Like we're looking for where we are. We are looking for, for the gritty hustle, part of the company building some of these mantras right about VC firms ended up being very real with Sequoia.
I would say the thing that's really realistic is hunger and ambition. Like Sequoia is a very ambitious place. I remember I'll tell you a story. when I wouldn't remember AMA was funded, it was just me. So I was incubated at Sequoia as office. So I got to see them like go through their business about four.
About maybe four months after ad moms funding. I was at the post office and YouTube got acquired. Uh, and YouTube was acquired for $1.5 billion, which back then was a lot of money. Um, and it was maybe like six months after Sequoia led the series a or something like it was a ridiculous turnaround time.

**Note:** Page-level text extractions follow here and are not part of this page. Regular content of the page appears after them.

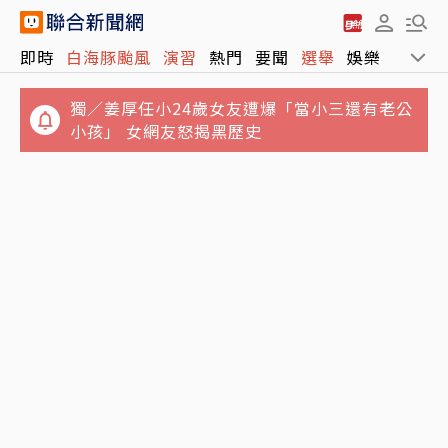
即時
白海豚颱風
演習
熱門
要聞
選舉
娛樂
運動
獨／姜厚任小24歲女友遭爆「當小三還有老公
小孩」 女網友怒揭黑歷史
報喜！非農低於預期 台指期夜盤大漲近千點、
白海豚颱風龜速前進！東北部海域納海警範圍
站回45K
周末兩天降雨最明顯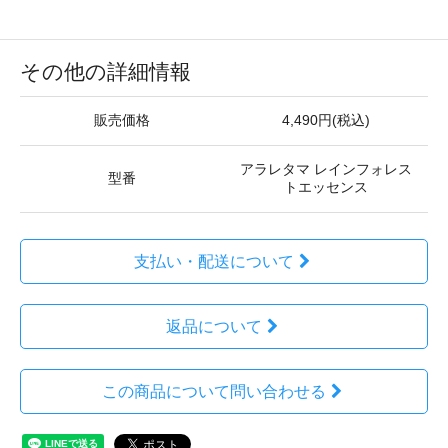
その他の詳細情報
販売価格
4,490円(税込)
アラレタマ レインフォレス
型番
トエッセンス
支払い・配送について
返品について
この商品について問い合わせる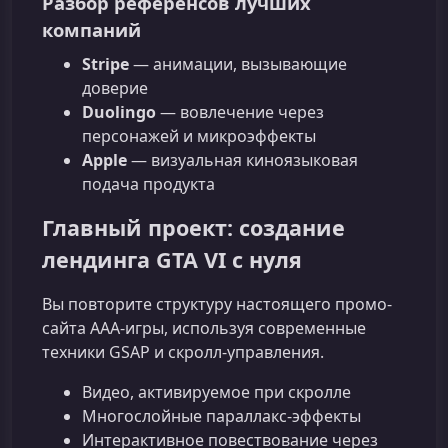
Разбор референсов лучших
компаний
Stripe
— анимации, вызывающие
доверие
Duolingo
— вовлечение через
персонажей и микроэффекты
Apple
— визуальная киноязыковая
подача продукта
Главный проект: создание
лендинга GTA VI с нуля
Вы повторите структуру настоящего промо-
сайта AAA-игры, используя современные
техники GSAP и скролл-управления.
Видео, активируемое при скролле
Многослойные параллакс-эффекты
Интерактивное повествование через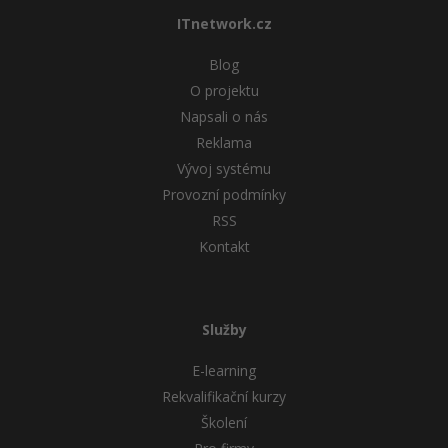
ITnetwork.cz
Blog
O projektu
Napsali o nás
Reklama
Vývoj systému
Provozní podmínky
RSS
Kontakt
Služby
E-learning
Rekvalifikační kurzy
Školení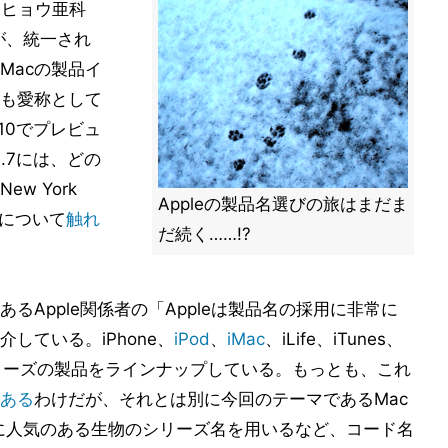
はヒョウ亜科
が、統一され
Macの製品イ
も愛称として
10でプレビュ
0.7には、どの
w York
Appleの製品名選びの旅はまだま
の件について
触れ
だ続く……!?
るApple関係者の「Appleは製品名の採用に非常に
している。iPhone、
iPod
、
iMac
、iLife、iTunes、
シリーズの製品をラインナップしている。もっとも、これ
ある
わけだが、それとは別に今回のテーマであるMac
常に人気のある生物のシリーズ名を用いるなど、コード名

Right? Like, especially back in those days. So I was like, cool, I'm gonna go to the office. There's going to be champagne and balloons and streamers and whatever. And I got there and they were, they were, they were bummed. Like everybody in the office was, there was nothing, first of all, and they were kind of bummed and they were bummed because they knew it could've been so much more.

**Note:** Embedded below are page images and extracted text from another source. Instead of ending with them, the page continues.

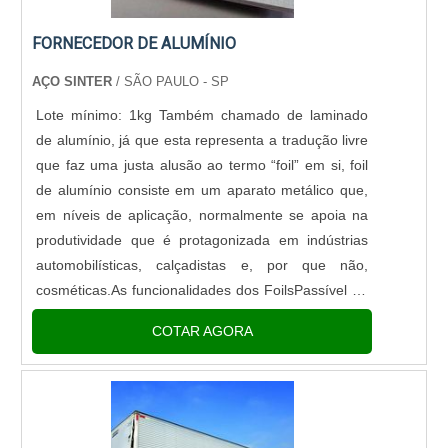
FORNECEDOR DE ALUMÍNIO
AÇO SINTER
/ SÃO PAULO - SP
Lote mínimo: 1kg Também chamado de laminado
de alumínio, já que esta representa a tradução livre
que faz uma justa alusão ao termo “foil” em si, foil
de alumínio consiste em um aparato metálico que,
em níveis de aplicação, normalmente se apoia na
produtividade que é protagonizada em indústrias
automobilísticas, calçadistas e, por que não,
cosméticas.As funcionalidades dos FoilsPassível de
ser transferido para diversas aplicações industriais:
COTAR AGORA
e....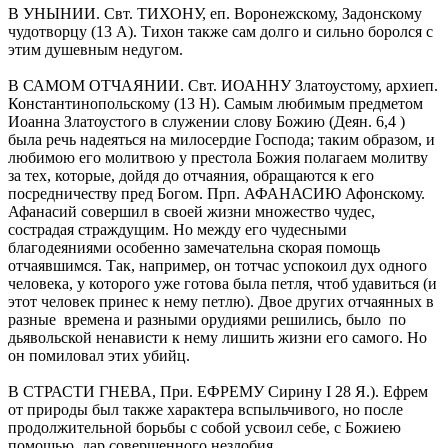
В УНЫНИИ. Свт. ТИХОНУ, еп. Воронежскому, Задонскому
чудотвор­цу (13 А). Тихон также сам долго и сильно боролся с
этим душевным недугом.
В САМОМ ОТЧАЯНИИ. Свт. ИОАННУ Златоустому, архиеп.
Констан­тинопольскому (13 Н). Самым любимым предметом
Иоанна Златоустого в служении слову Божию (Деян. 6,4 )
была речь надеяться на мило­сердие Господа; таким образом, и
любимою его молитвою у престола Божия полагаем молитву
за тех, которые, дойдя до отчаяния, обраща­ются к его
посредничеству пред Богом. Прп. АФАНАСИЮ Афонскому.
Афанасий совершил в своей жизни множество чудес,
сострадая стра­ждущим. Но между его чудесными
благодеяниями особенно замеча­тельна скорая помощь
отчаявшимся. Так, например, он тотчас успоко­ил дух одного
человека, у которого уже готова была петля, чтоб удавиться (и
этот человек принес к нему петлю). Двое других отчаянных в
разные времена и разными орудиями решились, было по
дьявольской ненависти к нему лишить жизни его самого. Но
он помиловал этих убийц.
В СТРАСТИ ГНЕВА, При. ЕФРЕМУ Сирину I 28 Я.). Ефрем
от природы был также характера вспыльчивого, но после
продолжительной борь­бы с собой усвоил себе, с Божиею
помощью, дар совершенного незло­бия.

and the same thing happened with Emma, by the way, like when I was trying to sell the company, they were supportive as opposed. They didn't want me to sell the company and I would argue they were right on both counts. Like, I can tell you the whole story of like, why I made the decision to sell it too early, different topic, but nonetheless.
That place I would say is infinitely for better or worse, infinitely, ambitious, infinitely, hungry. and, uh, that's your macro point? We re we're not, it's not marketing. We really are like bootstrap hustle. Like that's, that is micros culture. So like it's important to, figure out where, who you're dealing with.
yeah. Bootstrap hustle, but in a really positive way, I think you guys have built a great brand and just all sorts of great momentum and Mucker right now, especially with you on board. So, I mean, I appreciate you coming on the podcast to tell me.
Yeah, thank you for having me. I really appreciate it as well. This was a lot of fun.